MK: In the last century, life expectancy for Americans in 1900 was officially 49 years of age. We were born, had kids, and died. Our grandparents, when they wanted to talk to people long distance, they would yell out the window. If they wanted to travel to meet their friends, they got stuck in the mud. It was not pleasant living a hundred years ago. So when I look at history decade by decade, I see this tremendous explosion of wealth, prosperity, telecommunications. We live like kings compared to our ancestors.
If you took someone from 1900 and showed them today's technology, they would consider us wizards and sorcerers. Now, if you take one of us and have us see our grandkids in the year 2100, we will consider them to be Greek gods. Zeus could have his thoughts come to reality. We'll have that. We'll think of things, and things will come true. I think we will live like Greek gods in the future.
DF: But for all the advances and all the sorcery, won't it feel pretty much the same to be human, emotionally speaking?

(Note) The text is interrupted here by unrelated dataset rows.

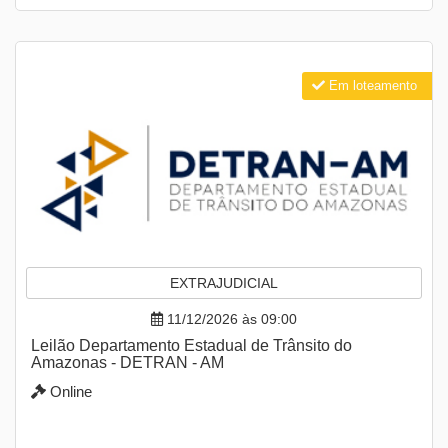
Em loteamento
EXTRAJUDICIAL
11/12/2026 às 09:00
Leilão Departamento Estadual de Trânsito do
Amazonas - DETRAN - AM
Online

MK: We are genetically hardwired to be grouches, to be curmudgeons. Why? Because our ancestors who did not complain did not survive. They didn't ask for extra resources. They didn't ask for extra help, even when, during the Middle Ages, most people died very early. I think our ancestors bellyached a lot. Our ancestors were fearful. Our ancestors, believe it or not, were fearful, bellyaching monkeys.
DF: So our children's and grandchildren's lives will be incredibly different from our own—
MK: They'll live like gods.
DF: But they'll still be programmed to be grouches.
MK: That's right. They'll bellyache.